Motivi della decisione

I motivi di ricorso sono palesemente infondati.

Quanto ai motivi relativi al merito del sequestro preventivo va subito evidenziato che lo stesso appare emesso nell’ambito dei criteri dettati dall’art. 321 c.p.p., atteso che il GIP ha motivato in ordine al "fumus" del reato di cui agli artt. 473 e 474 c.p., richiamando:

– le indagini di PG;

– i numerosi sequestri di merce con il marchio contraffatto;

– le dichiarazioni dello stesso indagato, oltre che: – il consistente capitale dal medesimo accumulato quale evidente conseguenza dei traffici illeciti;

Del tutto correttamente il Tribunale per il riesame ha ritenuto corretto il provvedimento perchè fondato su adeguata motivazione in ordine al "fumus" del delitto contestato, ricavabile dalle circostanze sopra evidenziate e congruamente valorizzate nell’ordinanza impugnata;

si tratta di una motivazione del tutto sufficiente atteso che tra i presupposti di ammissibilità del sequestro preventivo non c’è nè la fondatezza dell’accusa nè la colpevolezza dell’imputato, ma l’astratta configurabilità di un’ipotesi di reato, sicchè l’indagine che il GIP deve compiere sulla "gravità indiziaria" è circoscritta alle cautele rese necessarie allo stato delle indagini, valutabili in termini complessivi all’esito della conclusione dell’attività investigativa. (Cassazione penale sez. 2 15 ottobre 2008 n. 40425).

Sulla scorta di tali principi, la verifica del Tribunale del riesame sulle condizioni di legittimità della misura cautelare non deve tradursi in un’anticipata decisione della questione di merito riguardante la responsabilità della persona sottoposta ad indagini in ordine al reato oggetto di investigazione, ma deve limitarsi al controllo di compatibilità tra la fattispecie concreta e quella legale, rimanendo preclusa ogni valutazione riguardo alla sussistenza degli indizi di colpevolezza ed alla gravità degli stessi.

(Cassazione penale, sez. 4 06 novembre 2008 n. 47032).

Patimenti infondato è il motivo sulla mancanza di un nesso di pertinenzialità tra il bene sequestrato (la vettura "Porche") ed il reato contestato, atteso che nella specie è stato applicato l’art. 474 bis c.p. che prevede come obbligatoria la confisca delle cose che sono il profitto del reato ovvero, quando ciò non sia possibile, dei beni del quale il reo abbia la disponibilità per un valore corrispondente al profitto.

Nell’ambito della confisca per equivalente la Giurisprudenza di legittimità ha osservato che tale istituto è finalizzato a superare gli ostacoli per l’individuazione dei beni in cui si "incorpora" il profitto iniziale (Cass.
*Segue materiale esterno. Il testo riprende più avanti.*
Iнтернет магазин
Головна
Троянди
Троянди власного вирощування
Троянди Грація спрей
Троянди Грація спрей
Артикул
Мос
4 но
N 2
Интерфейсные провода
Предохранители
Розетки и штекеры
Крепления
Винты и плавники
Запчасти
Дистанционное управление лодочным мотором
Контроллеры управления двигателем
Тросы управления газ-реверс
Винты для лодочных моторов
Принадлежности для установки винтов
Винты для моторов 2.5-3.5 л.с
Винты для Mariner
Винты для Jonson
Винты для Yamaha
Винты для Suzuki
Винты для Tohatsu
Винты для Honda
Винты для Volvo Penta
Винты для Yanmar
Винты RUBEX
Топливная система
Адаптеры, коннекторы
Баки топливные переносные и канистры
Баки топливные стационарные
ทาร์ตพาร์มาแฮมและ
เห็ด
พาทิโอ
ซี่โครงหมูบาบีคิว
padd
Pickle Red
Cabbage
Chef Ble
Pen. SS UU 25.06.2009 n. 38691).

L’ordinanza impugnata ha chiarito con percorso logico motivazionale non censurabile che il valore del veicolo sequestrato, notoriamente elevato, era del tutto inconciliabile con il modesto reddito denunciato dall’indagato risultando, invece, quale diretta derivazione del profitto dei traffici illeciti facenti capo all’indagato;

nè viene dedotto che il valore del bene sequestrato sia eccedente rispetto al profitto del reato (Cass. Pen. Sez. 6, 23.11.2010 n. 45504) che, anzi, dalla ordinanza impugnata, risulta essere assai più elevato.
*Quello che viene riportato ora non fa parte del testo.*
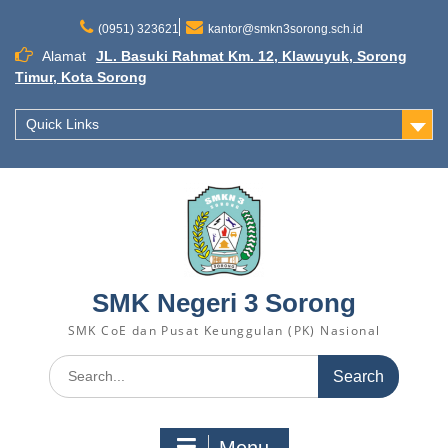
Skip
to
(0951) 323621
kantor@smkn3sorong.sch.id
content
Alamat
JL. Basuki Rahmat Km. 12, Klawuyuk, Sorong
Timur, Kota Sorong
Quick Links
SMK Negeri 3 Sorong
SMK CoE dan Pusat Keunggulan (PK) Nasional
Search
for: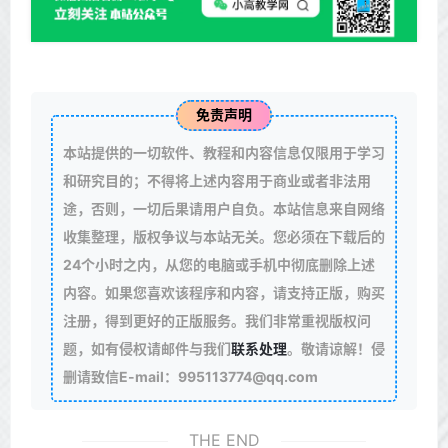
免责声明
本站提供的一切软件、教程和内容信息仅限用于学习
和研究目的；不得将上述内容用于商业或者非法用
途，否则，一切后果请用户自负。本站信息来自网络
收集整理，版权争议与本站无关。您必须在下载后的
24个小时之内，从您的电脑或手机中彻底删除上述
内容。如果您喜欢该程序和内容，请支持正版，购买
注册，得到更好的正版服务。我们非常重视版权问
题，如有侵权请邮件与我们
联系处理
。敬请谅解！侵
删请致信E-mail：995113774@qq.com
THE END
I motivi di ricorso articolati collidono con il precetto dell’art. 606 c.p.p., lett. e) in quanto trascurano di prendere in considerazione aspetti sostanziali e decisivi della motivazione del provvedimento impugnato, proponendo soluzioni e valutazioni alternative, sicchè sono da ritenersi inammissibili.

Ai sensi dell’art. 616 c.p.p., con il provvedimento che dichiara inammissibile il ricorso, l’imputato che lo ha proposto deve essere condannato al pagamento delle spese del procedimento, nonchè – ravvisandosi profili di colpa nella determinazione della causa di inammissibilità – al pagamento a favore della Cassa delle Ammende, della somma di Euro 1000,00, così equitativamente fissata in ragione dei motivi dedotti.

P.Q.M.

Dichiara inammissibile il ricorso e condanna il ricorrente al pagamento delle spese processuali e della somma di Euro 1.000, 00 alla Cassa delle Ammende.

Testo non ufficiale. La sola stampa del bollettino ufficiale ha carattere legale.